It’s well known that Warren Buffett despises hedge fund managers’ pay schemes. He talks about it all the time. He’s said they don’t deserve the 2% in administrative fees and the 20% of the upside. Yet, Buffett went on to hire Todd Combs, who returned a whopping -5.7% in 2009, 6.2% in 2009 and -4% in 2010 (through September.)These whopping returns certainly deserve the 2 and 20 payment scheme.
Insider Monkey is going to make a wild guess here: Warren Buffett won’t pay Todd Combs anything near a 2-and-20. He won’t pay him the 2, he won’t pay him the 20, and he won’t pay him 1% of the 2-and-20. He won’t pay him anything comparable to the compensations of other better hedge fund managers. Seems as though Warren Buffett doesn’t think Todd Combs can generate any meaningful alpha. (Who cares? Warren Buffett himself doesn’t have any alpha right now.)
There were two other contenders for this position but who took themselves out of the race. Hedge fund manager Li Lu, and another individual whose identity is kept secret. Why would someone not want to work for Warren Buffett? Warren Buffett makes less than $500,000 a year, including the fringe benefits such as company-paid around the clock security. So whoever taking over this job is expected to make that or less, or in other words, measly sums compared to the going rate in the hedge fund industry.
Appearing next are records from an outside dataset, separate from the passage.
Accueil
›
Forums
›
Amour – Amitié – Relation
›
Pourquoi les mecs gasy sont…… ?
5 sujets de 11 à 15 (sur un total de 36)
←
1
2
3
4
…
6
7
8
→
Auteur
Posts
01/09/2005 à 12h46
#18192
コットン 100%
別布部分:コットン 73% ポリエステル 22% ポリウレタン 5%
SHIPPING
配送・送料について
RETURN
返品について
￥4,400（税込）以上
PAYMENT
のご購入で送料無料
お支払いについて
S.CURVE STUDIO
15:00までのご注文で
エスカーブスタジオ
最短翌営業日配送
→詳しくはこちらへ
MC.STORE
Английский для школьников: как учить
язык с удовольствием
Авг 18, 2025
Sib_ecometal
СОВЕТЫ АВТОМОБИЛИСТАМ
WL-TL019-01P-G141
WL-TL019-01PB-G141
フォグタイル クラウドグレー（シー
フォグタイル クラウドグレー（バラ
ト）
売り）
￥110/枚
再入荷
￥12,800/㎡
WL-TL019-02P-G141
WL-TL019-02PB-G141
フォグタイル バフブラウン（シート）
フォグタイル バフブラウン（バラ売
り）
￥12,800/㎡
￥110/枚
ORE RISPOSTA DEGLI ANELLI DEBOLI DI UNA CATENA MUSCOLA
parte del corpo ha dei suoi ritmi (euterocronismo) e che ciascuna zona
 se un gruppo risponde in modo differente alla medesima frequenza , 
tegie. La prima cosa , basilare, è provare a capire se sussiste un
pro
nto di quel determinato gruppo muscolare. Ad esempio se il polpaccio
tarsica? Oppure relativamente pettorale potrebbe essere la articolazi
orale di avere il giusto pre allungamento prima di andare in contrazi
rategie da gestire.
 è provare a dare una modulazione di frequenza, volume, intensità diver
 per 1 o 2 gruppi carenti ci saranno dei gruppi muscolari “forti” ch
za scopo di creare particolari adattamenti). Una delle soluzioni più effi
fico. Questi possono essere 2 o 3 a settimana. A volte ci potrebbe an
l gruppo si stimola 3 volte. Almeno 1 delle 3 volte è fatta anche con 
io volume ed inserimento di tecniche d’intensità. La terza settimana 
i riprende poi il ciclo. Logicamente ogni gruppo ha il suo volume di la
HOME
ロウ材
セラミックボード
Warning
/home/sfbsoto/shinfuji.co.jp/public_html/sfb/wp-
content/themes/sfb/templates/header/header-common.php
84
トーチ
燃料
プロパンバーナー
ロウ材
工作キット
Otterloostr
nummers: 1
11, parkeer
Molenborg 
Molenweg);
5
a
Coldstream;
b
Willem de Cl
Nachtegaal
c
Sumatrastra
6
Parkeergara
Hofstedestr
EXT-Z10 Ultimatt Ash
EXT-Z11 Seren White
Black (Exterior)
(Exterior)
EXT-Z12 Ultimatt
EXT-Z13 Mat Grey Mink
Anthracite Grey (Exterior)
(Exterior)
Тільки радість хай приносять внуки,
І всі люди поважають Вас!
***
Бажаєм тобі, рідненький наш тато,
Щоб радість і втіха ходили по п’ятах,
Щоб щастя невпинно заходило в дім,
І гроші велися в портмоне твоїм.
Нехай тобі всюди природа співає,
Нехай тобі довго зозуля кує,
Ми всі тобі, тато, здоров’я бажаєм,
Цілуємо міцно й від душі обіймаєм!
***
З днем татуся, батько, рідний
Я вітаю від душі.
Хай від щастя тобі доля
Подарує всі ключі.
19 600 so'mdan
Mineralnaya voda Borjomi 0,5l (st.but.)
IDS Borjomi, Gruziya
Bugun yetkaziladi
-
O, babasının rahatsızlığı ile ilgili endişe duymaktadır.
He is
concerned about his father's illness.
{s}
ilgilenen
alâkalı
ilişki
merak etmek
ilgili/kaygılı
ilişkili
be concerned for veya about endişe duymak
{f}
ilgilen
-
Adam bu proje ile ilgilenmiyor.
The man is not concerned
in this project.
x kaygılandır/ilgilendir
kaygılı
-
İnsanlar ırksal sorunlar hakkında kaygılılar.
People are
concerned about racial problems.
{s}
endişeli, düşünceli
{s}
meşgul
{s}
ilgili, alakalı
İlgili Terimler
In a classic example of adverse selection, hedge fund managers who don’t have any alpha would be more willing to accept Warren Buffett style pay schemes.
Todd Combs probably has some alpha (not much, though) but is probably willing to give that up for the reputation of being Warren Buffett’s replacement. After a couple of years, if things don’t work out, he could always launch a multi-billion dollar hedge fund and recoup all the millions he gave up. Still, there is one unanswered question out there: who is the mysterious third candidate?
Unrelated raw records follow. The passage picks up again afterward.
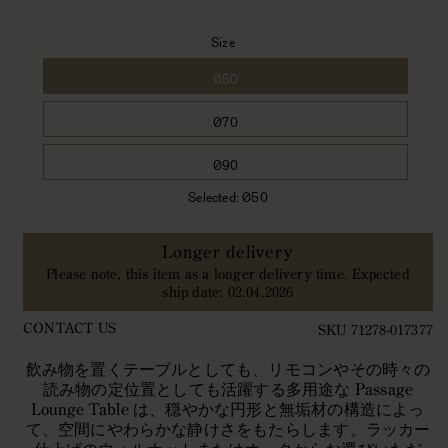
く
Size
Ø50
Ø70
Ø90
Selected:
Ø50
Longer delivery
Please note, this item as a longer delivery time. Expected
ship date: 02.04.2026
CONTACT US
SKU 71278-017377
飲み物を置くテーブルとしても、リモコンやその時々の
読み物の定位置としても活躍する多用途な Passage
Lounge Table は、穏やかな円形と無垢材の構造によっ
て、空間にやわらかな静けさをもたらします。ラッカー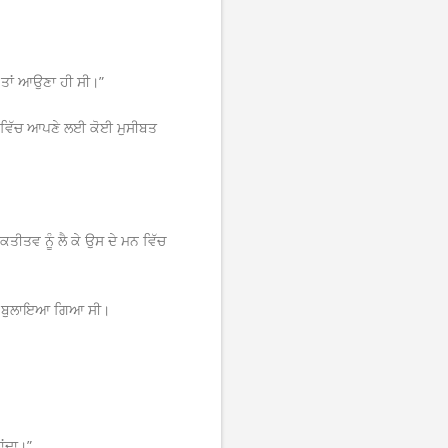
ੇ ਤਾਂ ਆਉਣਾ ਹੀ ਸੀ।”
ਕਰ ਵਿੱਚ ਆਪਣੇ ਲਈ ਕੋਈ ਮੁਸੀਬਤ
ਤਵ ਨੂੰ ਲੈ ਕੇ ਉਸ ਦੇ ਮਨ ਵਿੱਚ
 ਲਈ ਬੁਲਾਇਆ ਗਿਆ ਸੀ।
ਾਂਦਾ।”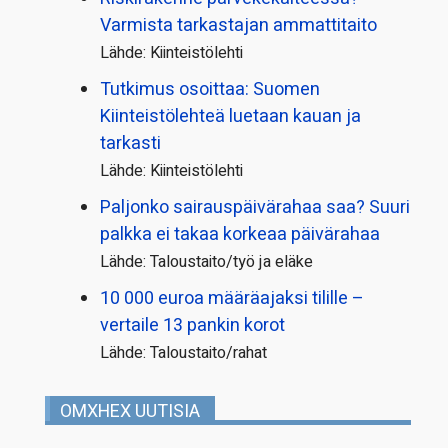
Varmista tarkastajan ammattitaito
Lähde: Kiinteistölehti
Tutkimus osoittaa: Suomen
Kiinteistölehteä luetaan kauan ja
tarkasti
Lähde: Kiinteistölehti
Paljonko sairauspäivä­rahaa saa? Suuri
palkka ei takaa korkeaa päivärahaa
Lähde: Taloustaito/työ ja eläke
10 000 euroa määräajaksi tilille –
vertaile 13 pankin korot
Lähde: Taloustaito/rahat
OMXHEX UUTISIA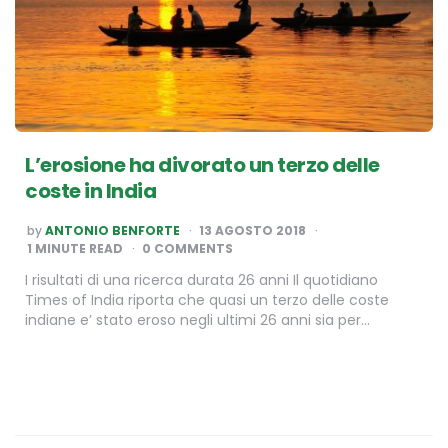
L’erosione ha divorato un terzo delle
coste in India
POSTED
by
ANTONIO BENFORTE
13 AGOSTO 2018
BY
1
MINUTE READ
0 COMMENTS
I risultati di una ricerca durata 26 anni Il quotidiano
Times of India riporta che quasi un terzo delle coste
indiane e’ stato eroso negli ultimi 26 anni sia per…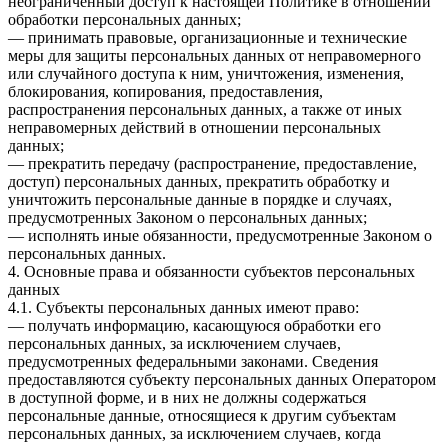
неограниченный доступ к настоящей Политике в отношении
обработки персональных данных;
— принимать правовые, организационные и технические
меры для защиты персональных данных от неправомерного
или случайного доступа к ним, уничтожения, изменения,
блокирования, копирования, предоставления,
распространения персональных данных, а также от иных
неправомерных действий в отношении персональных
данных;
— прекратить передачу (распространение, предоставление,
доступ) персональных данных, прекратить обработку и
уничтожить персональные данные в порядке и случаях,
предусмотренных Законом о персональных данных;
— исполнять иные обязанности, предусмотренные Законом о
персональных данных.
4. Основные права и обязанности субъектов персональных
данных
4.1. Субъекты персональных данных имеют право:
— получать информацию, касающуюся обработки его
персональных данных, за исключением случаев,
предусмотренных федеральными законами. Сведения
предоставляются субъекту персональных данных Оператором
в доступной форме, и в них не должны содержаться
персональные данные, относящиеся к другим субъектам
персональных данных, за исключением случаев, когда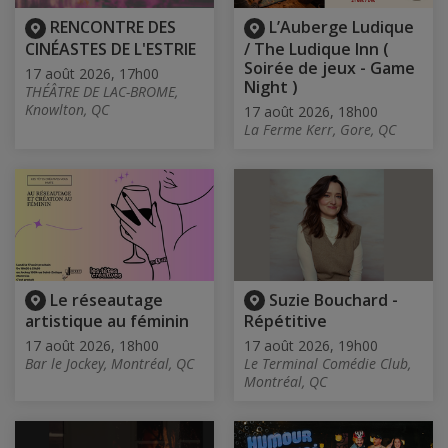
RENCONTRE DES
L’Auberge Ludique
CINÉASTES DE L'ESTRIE
/ The Ludique Inn (
Soirée de jeux - Game
17 août 2026, 17h00
Night )
THÉÂTRE DE LAC-BROME,
Knowlton, QC
17 août 2026, 18h00
La Ferme Kerr, Gore, QC
Le réseautage
Suzie Bouchard -
artistique au féminin
Répétitive
17 août 2026, 18h00
17 août 2026, 19h00
Bar le Jockey, Montréal, QC
Le Terminal Comédie Club,
Montréal, QC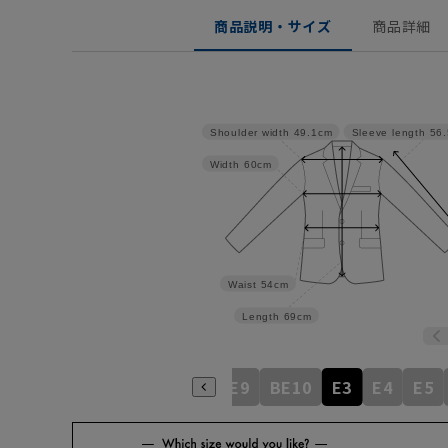
商品説明・サイズ
商品詳細
Shoulder width
49.1cm
Sleeve length
56
Width
60cm
Waist
54cm
Length
69cm
BE5
BE6
BE7
BE8
BE9
BE10
E3
E4
E5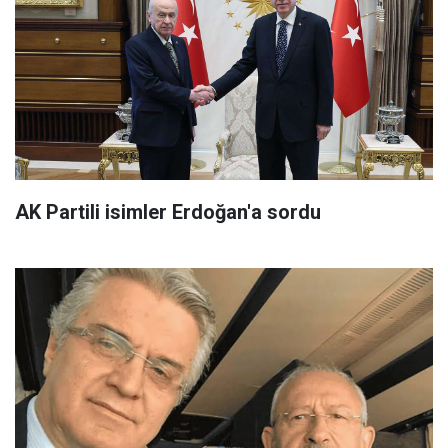
AK Partili isimler Erdoğan'a sordu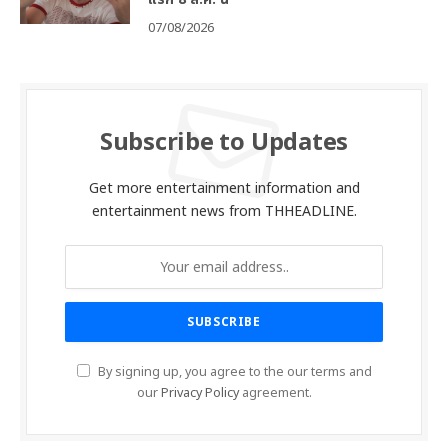
07/08/2026
Subscribe to Updates
Get more entertainment information and
entertainment news from THHEADLINE.
By signing up, you agree to the our terms and
our
Privacy Policy
agreement.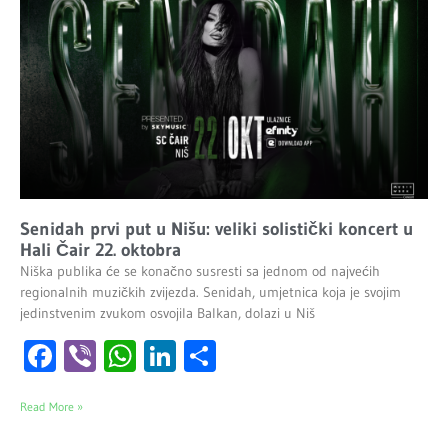
Senidah prvi put u Nišu: veliki solistički koncert u
Hali Čair 22. oktobra
Niška publika će se konačno susresti sa jednom od najvećih
regionalnih muzičkih zvijezda. Senidah, umjetnica koja je svojim
jedinstvenim zvukom osvojila Balkan, dolazi u Niš
Facebook
Viber
WhatsApp
LinkedIn
Share
Read More »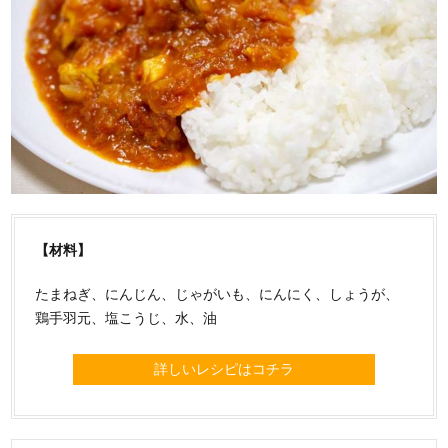
【材料】
たまねぎ、にんじん、じゃがいも、にんにく、しょうが、
鶏手羽元、塩こうじ、水、油
詳しいレシピはコチラ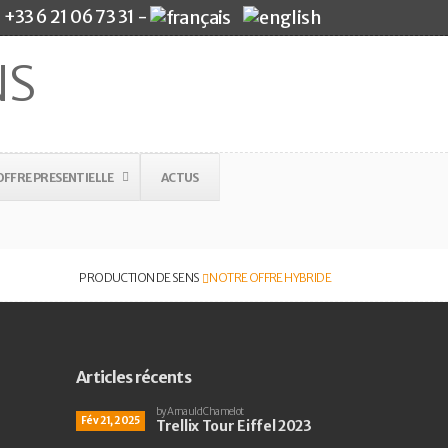
+33 6 21 06 73 31 -
FFRE PRESENTIELLE
ACTUS
PRODUCTION DE SENS
NOTRE OFFRE HYBRIDE
Articles récents
by Arnauld Chamelot
Fév 21, 2025
Trellix Tour Eiffel 2023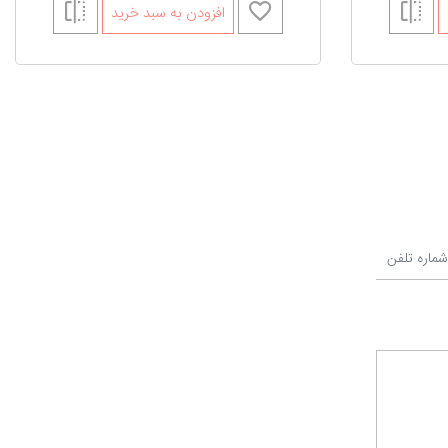
افزودن به سبد خرید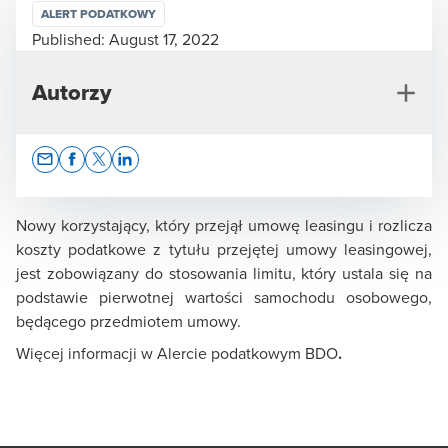
ALERT PODATKOWY
Published:
August 17, 2022
Autorzy
Opens In A New Window/tab
Opens In A New Window/tab
Opens In A New Window/tab
Opens In A New Window/tab
Nowy korzystający, który przejął umowę leasingu i rozlicza
koszty podatkowe z tytułu przejętej umowy leasingowej,
jest zobowiązany do stosowania limitu, który ustala się na
Rafał Kowalski
podstawie pierwotnej wartości samochodu osobowego,
będącego przedmiotem umowy.
Partner Zarządzający Działem Doradztwa
Podatkowego, doradca podatkowy, prokurent
Więcej informacji w Alercie podatkowym BDO
.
Insider Monkey thinks it’s David Einhorn. Here’s why:
1. David Einhorn is young at 42, just like Todd Combs.
2. He was born in the Midwest, not far from Omaha (definitely closer than is New York City). A big plus.
3. He’s a value investor, just as is Warren Buffett.
4. He’s the chairman of Greenlight Capital RE, a reinsurance company. Right in Warren Buffett’s alley.
5. He returned annualized net returns of more than 22% since 1996- after the enormous fees! That’s also better than the performance of Warren Buffett in the same time period.
The only obstacle we see is that Greenlight has more than $3 billion in assets under management and Einhorn collects nearly $200 Million before expenses. What Warren Buffett offers is peanuts compared to this. Warren Buffett is not a true value investor but he would never pay anyone $200 million a year for what he could do for free. David Einhorn is simply too expensive for Warren Buffett.